PHILADELPHIA (KYW Newsradio) — Philadelphia voters will finally be checking into the polls electronically during May's primary election, after the city adopted electronic poll books in a process that took nearly four years.
City Commissioners Chair Lisa Deeley said electronic poll books will streamline voters’ check-in process, making it faster and easier for both poll workers and voters.
“I just think that the electronic poll books are going to revolutionize the way Philadelphians vote in person,” said Deeley.
“It’ll streamline the process, it will be more efficient, and it’ll be a much better day for the board workers.”
Poll workers will no longer have to page through bulky paper poll books.
Voters will instead sign the electronic pad, not much different than a credit card pad, but larger.
The process should reduce human error and help resolve problems such as a voter showing up at the wrong polling place.

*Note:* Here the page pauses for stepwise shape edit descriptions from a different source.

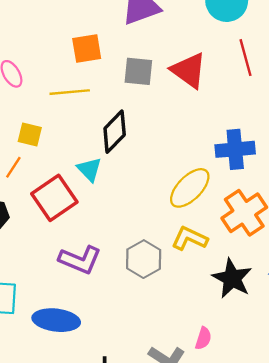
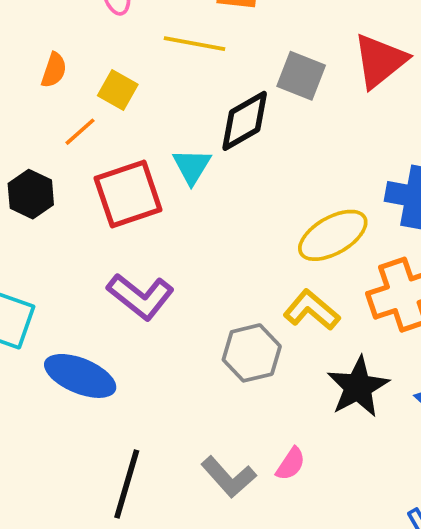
red triangle: (189, 70) -> (380, 61), turned 30
gray square: (138, 71) -> (301, 76), moved
gray hexagon: (144, 259) -> (252, 353), moved

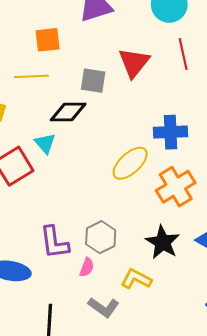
black diamond: (245, 121) -> (68, 112), turned 42
purple L-shape: (140, 296) -> (54, 242), moved, turned 57
yellow L-shape: (312, 310) -> (136, 279), moved
pink semicircle: (291, 464) -> (87, 267), moved

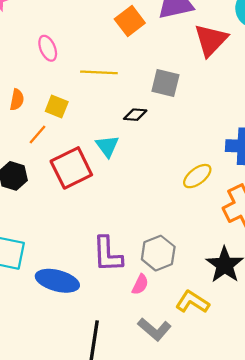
orange square: (48, 40) -> (130, 21), moved, turned -36
red triangle: (134, 63) -> (211, 40), moved
black diamond: (68, 112) -> (135, 115), size x0.6
yellow ellipse: (130, 163) -> (197, 176), size x0.7

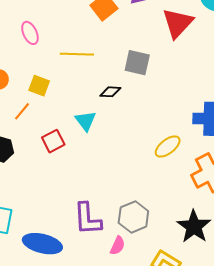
red square: (71, 168) -> (53, 141), size x0.6

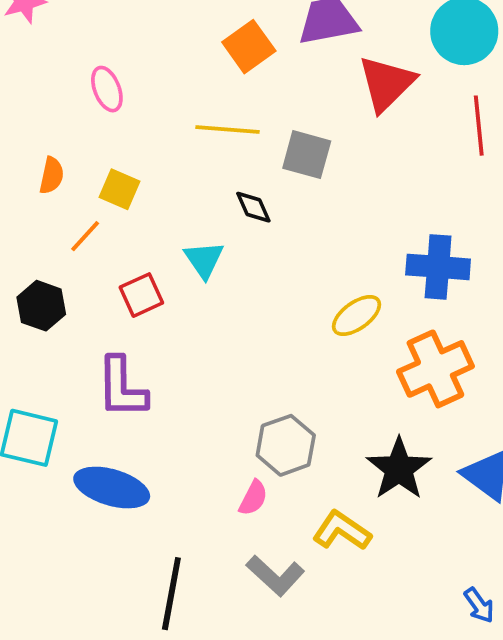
yellow line: (77, 54) -> (228, 130), moved
black diamond: (110, 92) -> (253, 207), turned 60
purple L-shape: (87, 219) -> (122, 387), moved

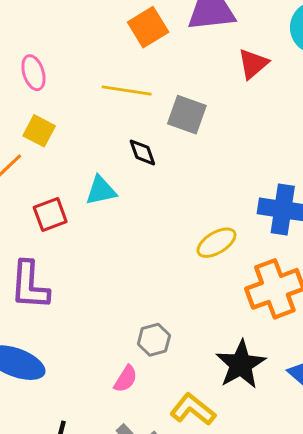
red triangle: (386, 83) -> (253, 64), size x0.7
pink ellipse: (107, 89) -> (33, 73), moved
cyan triangle: (204, 260) -> (101, 190), turned 48
gray hexagon: (286, 445) -> (154, 340), size x0.7

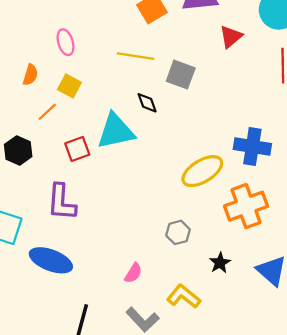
cyan triangle: (101, 190) -> (116, 131), size x1.6
yellow ellipse: (216, 243) -> (202, 171), size x1.4
gray hexagon: (154, 340) -> (178, 232), moved
black star: (241, 364) -> (220, 263), size x0.6

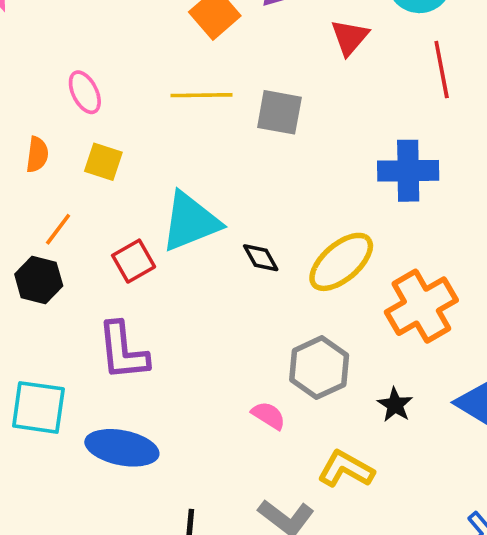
black diamond: (147, 103) -> (261, 258), moved
orange line: (47, 112) -> (58, 229), moved
blue cross: (252, 147) -> (408, 171), moved
gray hexagon: (178, 232) -> (319, 368), size x1.5
pink semicircle: (133, 273) -> (269, 415), moved, turned -80

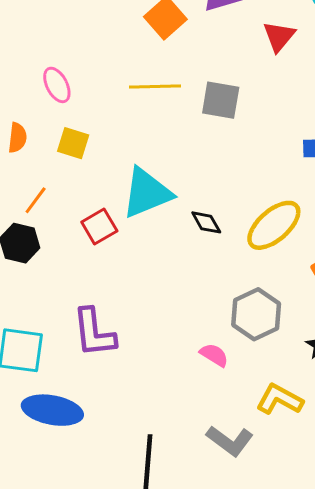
purple L-shape: (123, 351) -> (94, 333), moved
blue ellipse: (122, 448) -> (52, 410), moved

Poll workers will be able to instantly see if a voter was issued a mail-in ballot that must be returned.
The commissioners had hoped to launch the system in the last mayoral election, but there were glitches.
A new system was chosen, one that also had bugs that have now been worked out.
Deeley says one advantage of taking so long with the new process was their ability to put systems through their paces in other jurisdictions.
“They have been proven and tested to be safe and secure,” said Deeley. “I really think it’s going to improve the voter experience.”
The electronic poll books have approval from election watchdog group Committee of Seventy.
“At the end of the day, this is going to make things smoother for everybody,” said Committee of Seventy Policy Director Pat Christmas.
Training is currently underway for poll workers. As always, the commission is looking for volunteers. As an incentive, poll workers are being paid $50 to take the training.